▶ **What is being asked**:
Set down, character for character, everything in the records below from the line holding "e, fiabe, storie" down to the line holding "ra del linguaggio, corretto", and no other line.

•••••

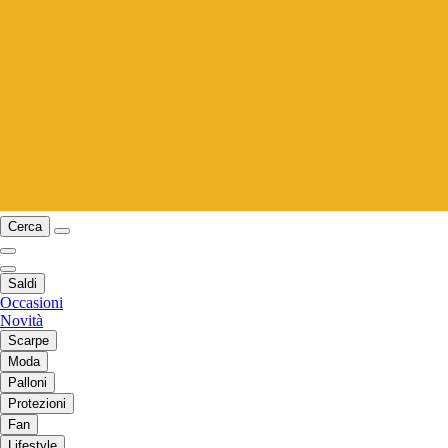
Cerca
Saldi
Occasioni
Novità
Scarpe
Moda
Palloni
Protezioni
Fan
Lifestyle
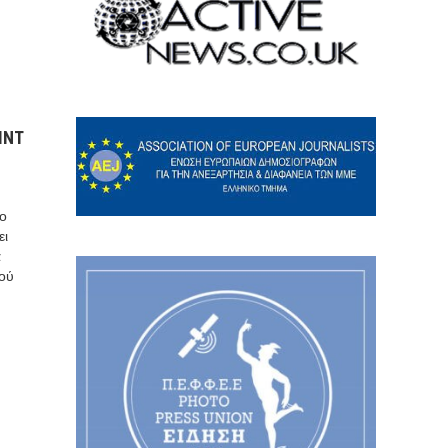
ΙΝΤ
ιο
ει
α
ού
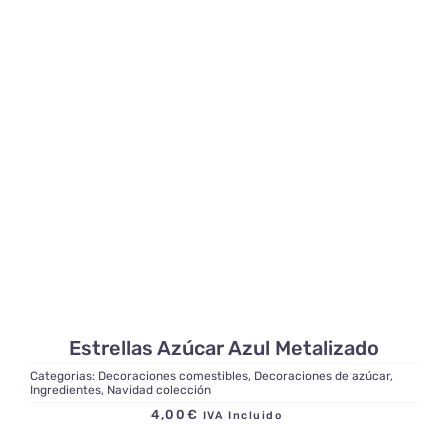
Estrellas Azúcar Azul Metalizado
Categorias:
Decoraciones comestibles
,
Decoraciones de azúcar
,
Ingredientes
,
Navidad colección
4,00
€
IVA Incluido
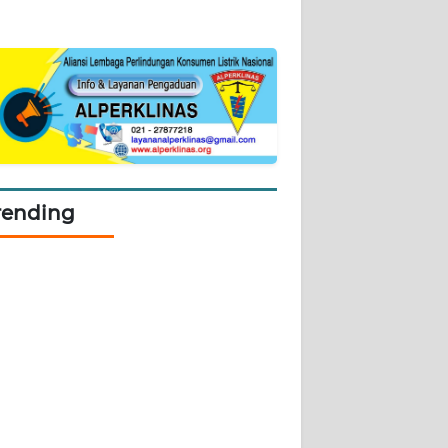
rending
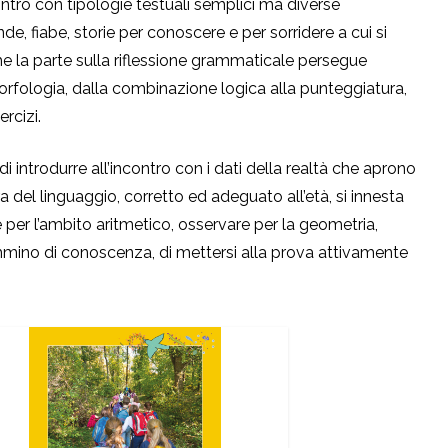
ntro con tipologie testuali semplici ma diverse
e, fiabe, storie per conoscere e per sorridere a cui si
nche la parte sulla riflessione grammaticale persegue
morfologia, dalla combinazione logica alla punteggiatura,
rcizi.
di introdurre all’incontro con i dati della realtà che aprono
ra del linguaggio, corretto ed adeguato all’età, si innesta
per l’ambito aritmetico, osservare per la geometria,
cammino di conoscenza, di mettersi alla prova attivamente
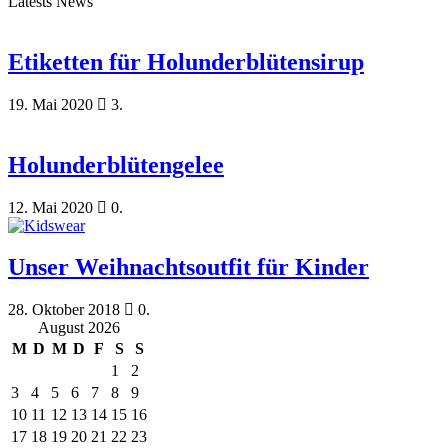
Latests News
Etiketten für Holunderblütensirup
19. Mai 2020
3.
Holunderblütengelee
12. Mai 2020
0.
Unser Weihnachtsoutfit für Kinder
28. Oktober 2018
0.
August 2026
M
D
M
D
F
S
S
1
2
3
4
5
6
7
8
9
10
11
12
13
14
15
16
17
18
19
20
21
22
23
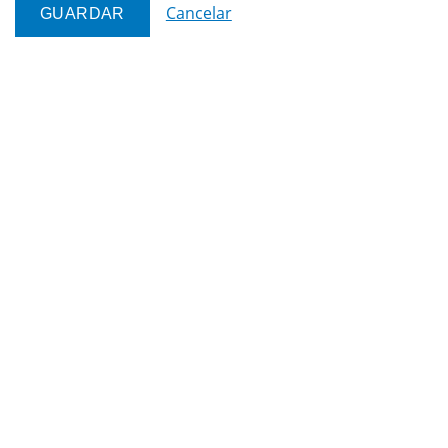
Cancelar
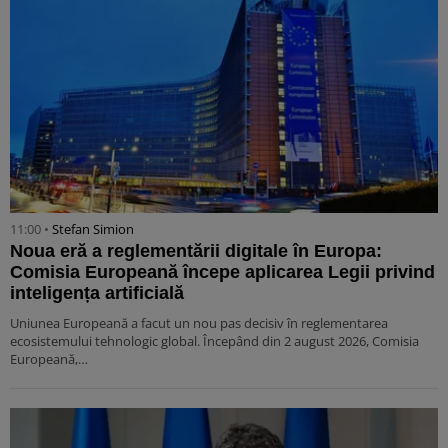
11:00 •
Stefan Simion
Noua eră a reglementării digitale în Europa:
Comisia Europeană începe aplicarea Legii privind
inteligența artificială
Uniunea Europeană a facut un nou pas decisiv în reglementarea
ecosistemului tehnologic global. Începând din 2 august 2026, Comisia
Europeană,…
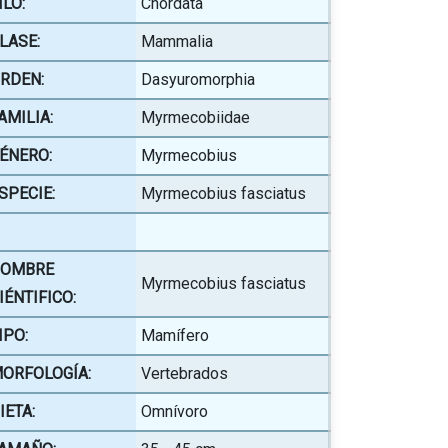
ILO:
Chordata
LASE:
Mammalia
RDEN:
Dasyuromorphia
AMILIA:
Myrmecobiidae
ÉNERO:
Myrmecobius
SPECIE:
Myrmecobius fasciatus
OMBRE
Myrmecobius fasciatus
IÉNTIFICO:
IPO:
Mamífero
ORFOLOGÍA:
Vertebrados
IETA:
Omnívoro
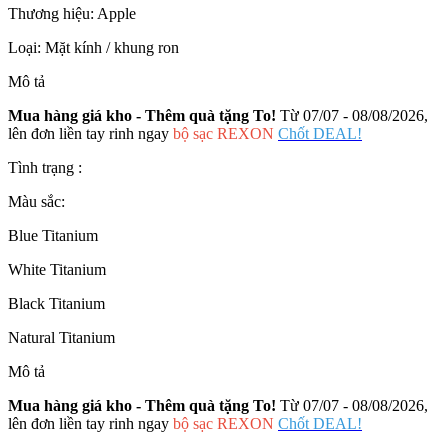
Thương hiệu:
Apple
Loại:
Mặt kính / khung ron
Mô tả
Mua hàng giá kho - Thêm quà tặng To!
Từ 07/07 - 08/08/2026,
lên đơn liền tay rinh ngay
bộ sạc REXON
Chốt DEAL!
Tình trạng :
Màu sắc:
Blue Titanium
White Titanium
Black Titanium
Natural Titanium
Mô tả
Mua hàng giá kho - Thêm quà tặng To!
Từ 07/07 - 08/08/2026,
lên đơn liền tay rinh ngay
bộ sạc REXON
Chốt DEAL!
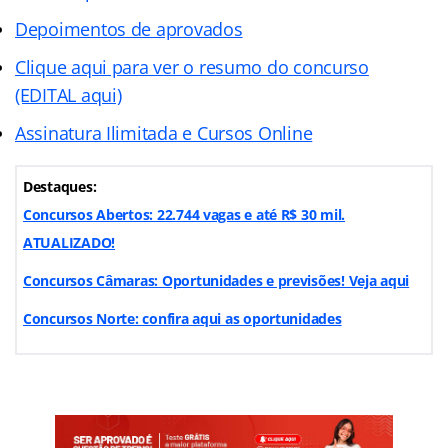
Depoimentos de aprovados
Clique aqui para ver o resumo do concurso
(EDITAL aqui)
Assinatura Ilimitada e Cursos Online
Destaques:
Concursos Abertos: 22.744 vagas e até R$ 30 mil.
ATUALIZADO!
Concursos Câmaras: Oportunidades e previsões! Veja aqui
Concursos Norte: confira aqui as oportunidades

•••••

▶ **Output below**:
e, fiabe, storie per conoscere e per sorridere a cui si
nche la parte sulla riflessione grammaticale persegue
morfologia, dalla combinazione logica alla punteggiatura,
rcizi.
di introdurre all’incontro con i dati della realtà che aprono
ra del linguaggio, corretto ed adeguato all’età, si innesta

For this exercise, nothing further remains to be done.